● YOUR GOAL:
Copy out the lines below that hold the word "Group".

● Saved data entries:

════════════════

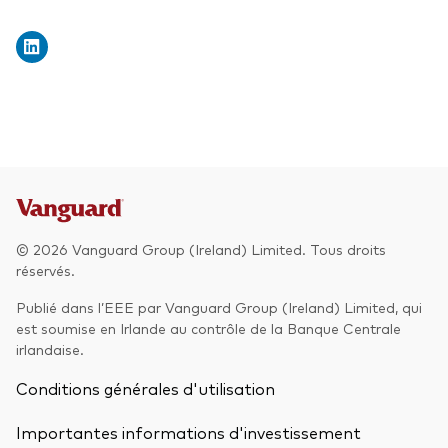
© 2026 Vanguard Group (Ireland) Limited. Tous droits
réservés.
Publié dans l’EEE par Vanguard Group (Ireland) Limited, qui
est soumise en Irlande au contrôle de la Banque Centrale
irlandaise.
Conditions générales d'utilisation
Importantes informations d'investissement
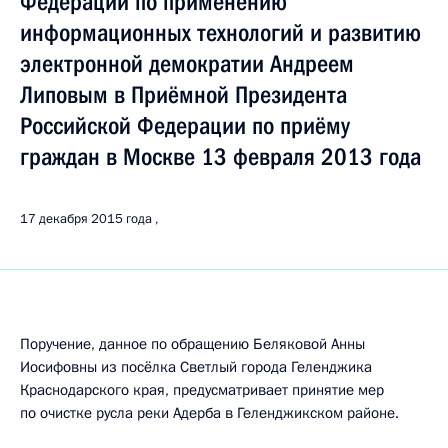
Федерации по применению
информационных технологий и развитию
электронной демократии Андреем
Липовым в Приёмной Президента
Российской Федерации по приёму
граждан в Москве 13 февраля 2013 года
17 декабря 2015 года
Поручение, данное по обращению Беляковой Анны
Иосифовны из посёлка Светлый города Геленджика
Краснодарского края, предусматривает принятие мер
по очистке русла реки Адерба в Геленджикском районе.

════════════════

● EXPECTED OUTPUT:
© 2026 Vanguard Group (Ireland) Limited. Tous droits
Publié dans l’EEE par Vanguard Group (Ireland) Limited, qui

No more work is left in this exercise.